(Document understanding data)
* * * * * * * * *
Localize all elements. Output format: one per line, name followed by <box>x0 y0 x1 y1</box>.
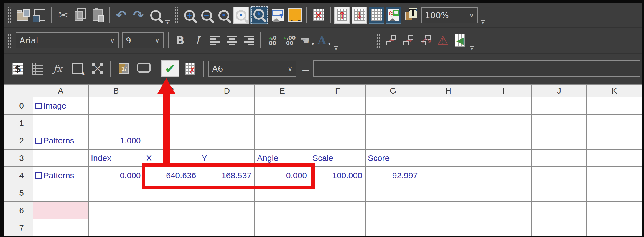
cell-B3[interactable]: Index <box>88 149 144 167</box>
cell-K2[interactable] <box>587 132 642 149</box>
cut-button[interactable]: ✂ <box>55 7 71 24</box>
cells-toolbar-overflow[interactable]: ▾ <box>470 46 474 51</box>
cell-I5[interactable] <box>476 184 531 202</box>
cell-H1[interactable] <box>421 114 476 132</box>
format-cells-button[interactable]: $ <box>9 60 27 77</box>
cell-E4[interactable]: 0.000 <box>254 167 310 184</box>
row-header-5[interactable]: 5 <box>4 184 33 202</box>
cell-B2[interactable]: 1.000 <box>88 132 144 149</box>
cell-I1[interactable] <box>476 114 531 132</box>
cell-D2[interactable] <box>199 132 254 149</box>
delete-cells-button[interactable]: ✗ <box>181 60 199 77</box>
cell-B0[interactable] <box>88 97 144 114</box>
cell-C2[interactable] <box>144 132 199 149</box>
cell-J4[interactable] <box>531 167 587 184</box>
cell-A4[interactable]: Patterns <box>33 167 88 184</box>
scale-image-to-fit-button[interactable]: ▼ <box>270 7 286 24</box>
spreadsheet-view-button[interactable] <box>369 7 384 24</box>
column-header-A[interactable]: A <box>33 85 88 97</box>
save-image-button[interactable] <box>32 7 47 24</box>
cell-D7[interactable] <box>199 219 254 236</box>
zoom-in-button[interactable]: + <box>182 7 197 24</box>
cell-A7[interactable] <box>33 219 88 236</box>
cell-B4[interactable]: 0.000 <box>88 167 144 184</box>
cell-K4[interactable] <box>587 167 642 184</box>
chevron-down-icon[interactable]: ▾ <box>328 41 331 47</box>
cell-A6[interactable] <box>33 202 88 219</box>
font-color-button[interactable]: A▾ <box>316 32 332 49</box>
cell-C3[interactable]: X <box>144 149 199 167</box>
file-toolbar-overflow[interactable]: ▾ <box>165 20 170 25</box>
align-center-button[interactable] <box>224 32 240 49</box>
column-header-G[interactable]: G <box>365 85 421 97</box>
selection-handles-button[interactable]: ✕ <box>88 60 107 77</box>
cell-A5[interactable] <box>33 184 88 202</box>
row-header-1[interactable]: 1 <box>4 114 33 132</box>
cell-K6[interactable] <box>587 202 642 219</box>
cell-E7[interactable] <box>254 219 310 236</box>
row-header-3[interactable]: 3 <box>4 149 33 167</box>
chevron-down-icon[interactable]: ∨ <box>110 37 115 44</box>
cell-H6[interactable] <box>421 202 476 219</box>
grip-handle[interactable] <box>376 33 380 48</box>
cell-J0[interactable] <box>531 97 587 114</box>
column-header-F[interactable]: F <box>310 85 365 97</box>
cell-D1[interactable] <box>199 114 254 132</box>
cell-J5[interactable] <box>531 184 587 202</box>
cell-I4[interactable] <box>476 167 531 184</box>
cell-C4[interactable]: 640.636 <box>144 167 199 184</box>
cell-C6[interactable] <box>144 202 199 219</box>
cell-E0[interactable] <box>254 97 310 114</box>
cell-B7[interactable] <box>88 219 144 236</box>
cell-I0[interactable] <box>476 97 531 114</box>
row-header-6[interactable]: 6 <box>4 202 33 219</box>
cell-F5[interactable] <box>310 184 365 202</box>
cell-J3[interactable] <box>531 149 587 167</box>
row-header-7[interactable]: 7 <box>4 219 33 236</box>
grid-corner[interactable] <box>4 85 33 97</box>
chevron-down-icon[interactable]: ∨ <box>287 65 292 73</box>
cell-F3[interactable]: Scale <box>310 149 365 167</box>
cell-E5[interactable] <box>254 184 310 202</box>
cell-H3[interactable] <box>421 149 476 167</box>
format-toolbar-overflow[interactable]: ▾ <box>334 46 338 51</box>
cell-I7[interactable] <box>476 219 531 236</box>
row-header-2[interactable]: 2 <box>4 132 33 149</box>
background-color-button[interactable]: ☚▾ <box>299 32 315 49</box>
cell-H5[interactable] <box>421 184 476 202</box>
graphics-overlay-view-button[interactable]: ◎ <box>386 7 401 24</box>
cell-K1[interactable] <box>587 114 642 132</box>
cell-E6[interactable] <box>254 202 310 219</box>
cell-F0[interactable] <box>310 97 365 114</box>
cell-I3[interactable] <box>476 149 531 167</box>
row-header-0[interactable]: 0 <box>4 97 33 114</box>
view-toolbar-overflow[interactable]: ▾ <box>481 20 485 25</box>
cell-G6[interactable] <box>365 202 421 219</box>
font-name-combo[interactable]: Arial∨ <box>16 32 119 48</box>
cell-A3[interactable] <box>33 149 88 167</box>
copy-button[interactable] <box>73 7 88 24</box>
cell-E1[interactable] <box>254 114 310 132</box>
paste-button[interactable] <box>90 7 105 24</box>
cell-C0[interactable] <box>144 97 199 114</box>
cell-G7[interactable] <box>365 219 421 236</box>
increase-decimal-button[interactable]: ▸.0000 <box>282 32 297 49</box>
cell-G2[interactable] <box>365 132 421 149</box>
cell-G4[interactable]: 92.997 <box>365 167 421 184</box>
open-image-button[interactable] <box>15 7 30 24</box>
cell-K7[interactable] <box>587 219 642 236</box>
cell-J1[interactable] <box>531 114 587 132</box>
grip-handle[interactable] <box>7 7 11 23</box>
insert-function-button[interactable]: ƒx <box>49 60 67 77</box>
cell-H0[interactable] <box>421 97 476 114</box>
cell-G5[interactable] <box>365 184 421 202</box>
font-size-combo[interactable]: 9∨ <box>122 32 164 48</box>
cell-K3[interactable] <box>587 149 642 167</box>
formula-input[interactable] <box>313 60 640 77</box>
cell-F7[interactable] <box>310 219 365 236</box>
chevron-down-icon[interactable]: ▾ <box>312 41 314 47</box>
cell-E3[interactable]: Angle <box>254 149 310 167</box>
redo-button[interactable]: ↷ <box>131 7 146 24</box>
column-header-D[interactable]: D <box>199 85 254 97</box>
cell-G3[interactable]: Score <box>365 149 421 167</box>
* * * * * * * * *
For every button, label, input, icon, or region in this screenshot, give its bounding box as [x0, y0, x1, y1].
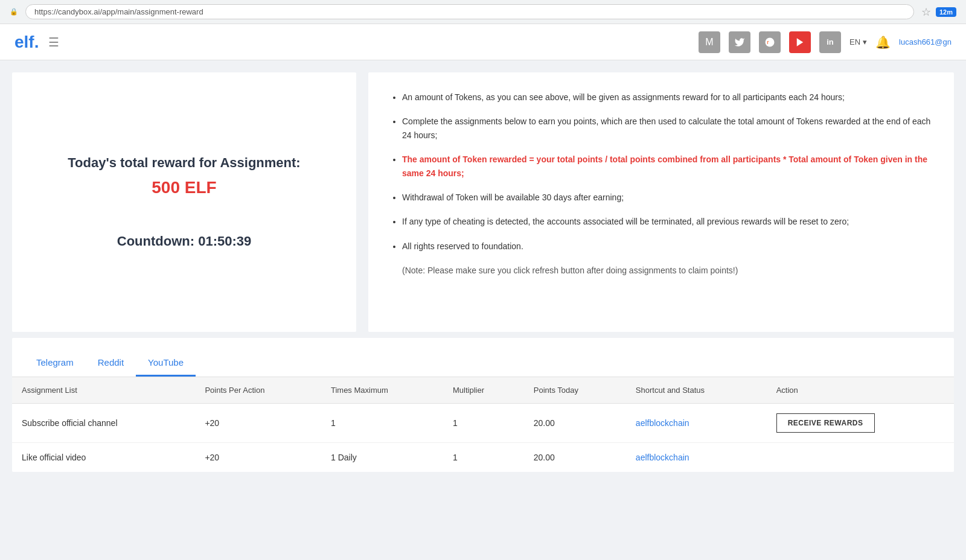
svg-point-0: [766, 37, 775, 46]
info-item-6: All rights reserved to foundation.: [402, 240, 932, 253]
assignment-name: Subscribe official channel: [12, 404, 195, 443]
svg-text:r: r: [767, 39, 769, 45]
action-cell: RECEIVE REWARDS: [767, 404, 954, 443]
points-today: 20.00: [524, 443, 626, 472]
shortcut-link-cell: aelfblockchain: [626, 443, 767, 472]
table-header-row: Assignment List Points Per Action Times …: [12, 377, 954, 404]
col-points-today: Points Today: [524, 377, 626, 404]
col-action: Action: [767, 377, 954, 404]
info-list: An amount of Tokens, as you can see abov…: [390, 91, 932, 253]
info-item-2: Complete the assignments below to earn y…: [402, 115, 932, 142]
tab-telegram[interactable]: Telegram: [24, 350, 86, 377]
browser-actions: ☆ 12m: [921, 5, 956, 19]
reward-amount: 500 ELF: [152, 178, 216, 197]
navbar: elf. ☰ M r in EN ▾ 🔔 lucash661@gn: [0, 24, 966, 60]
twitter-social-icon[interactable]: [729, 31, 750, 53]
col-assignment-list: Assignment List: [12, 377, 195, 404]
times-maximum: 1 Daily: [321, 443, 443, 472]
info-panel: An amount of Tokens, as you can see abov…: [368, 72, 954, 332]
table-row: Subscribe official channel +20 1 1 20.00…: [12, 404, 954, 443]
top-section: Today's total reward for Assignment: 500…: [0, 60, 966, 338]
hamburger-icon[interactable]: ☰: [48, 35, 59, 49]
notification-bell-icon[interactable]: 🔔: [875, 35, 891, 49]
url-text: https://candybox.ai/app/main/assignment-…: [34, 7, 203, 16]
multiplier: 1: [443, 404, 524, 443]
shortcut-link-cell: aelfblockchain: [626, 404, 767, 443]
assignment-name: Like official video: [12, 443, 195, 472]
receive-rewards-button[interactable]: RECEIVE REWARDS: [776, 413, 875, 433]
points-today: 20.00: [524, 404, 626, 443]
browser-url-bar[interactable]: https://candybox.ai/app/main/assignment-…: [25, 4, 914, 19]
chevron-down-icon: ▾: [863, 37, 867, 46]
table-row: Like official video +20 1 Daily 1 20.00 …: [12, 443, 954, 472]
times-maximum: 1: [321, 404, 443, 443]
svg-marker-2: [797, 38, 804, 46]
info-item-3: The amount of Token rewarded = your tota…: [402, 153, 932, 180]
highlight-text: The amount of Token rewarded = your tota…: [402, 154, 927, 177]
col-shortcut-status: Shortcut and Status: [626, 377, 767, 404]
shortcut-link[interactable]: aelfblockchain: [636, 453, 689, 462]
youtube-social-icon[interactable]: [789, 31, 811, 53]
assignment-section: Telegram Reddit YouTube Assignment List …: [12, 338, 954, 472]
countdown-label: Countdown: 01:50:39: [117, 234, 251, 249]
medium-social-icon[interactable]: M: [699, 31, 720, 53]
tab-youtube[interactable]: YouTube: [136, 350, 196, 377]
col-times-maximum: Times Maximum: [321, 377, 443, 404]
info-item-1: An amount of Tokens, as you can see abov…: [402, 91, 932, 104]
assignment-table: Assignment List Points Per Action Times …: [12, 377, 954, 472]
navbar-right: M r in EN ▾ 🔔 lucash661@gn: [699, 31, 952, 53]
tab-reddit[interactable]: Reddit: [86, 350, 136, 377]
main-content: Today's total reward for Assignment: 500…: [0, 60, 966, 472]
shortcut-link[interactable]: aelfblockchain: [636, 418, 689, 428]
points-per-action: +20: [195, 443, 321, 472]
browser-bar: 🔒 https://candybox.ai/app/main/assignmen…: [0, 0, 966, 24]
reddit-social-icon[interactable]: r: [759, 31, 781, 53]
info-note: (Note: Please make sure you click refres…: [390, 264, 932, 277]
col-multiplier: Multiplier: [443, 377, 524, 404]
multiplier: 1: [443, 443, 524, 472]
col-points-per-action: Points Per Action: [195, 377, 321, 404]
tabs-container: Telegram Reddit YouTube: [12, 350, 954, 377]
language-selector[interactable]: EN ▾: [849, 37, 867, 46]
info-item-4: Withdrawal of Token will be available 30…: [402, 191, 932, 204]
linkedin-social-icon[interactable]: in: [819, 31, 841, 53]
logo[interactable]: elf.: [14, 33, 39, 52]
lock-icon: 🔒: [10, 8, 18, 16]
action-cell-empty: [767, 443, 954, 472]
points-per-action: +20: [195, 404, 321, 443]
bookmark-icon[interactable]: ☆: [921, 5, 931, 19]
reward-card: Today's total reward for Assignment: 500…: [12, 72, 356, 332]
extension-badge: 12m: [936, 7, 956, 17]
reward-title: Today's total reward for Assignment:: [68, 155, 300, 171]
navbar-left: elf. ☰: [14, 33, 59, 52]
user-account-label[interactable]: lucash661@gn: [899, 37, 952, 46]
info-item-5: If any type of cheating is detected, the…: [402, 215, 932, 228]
* * * * * * * * *
◆ **TASK OBJECTIVE**
List the lines of the records where "name" occurs.

◆ **ANSWER SPACE**
Localize all elements. Output format: one per line, name followed by <box>x0 y0 x1 y1</box>.
font-name-combo[interactable]: Arial∨ <box>16 32 119 48</box>
assignment-name: Subscribe official channel: [12, 404, 195, 443]
assignment-name: Like official video: [12, 443, 195, 472]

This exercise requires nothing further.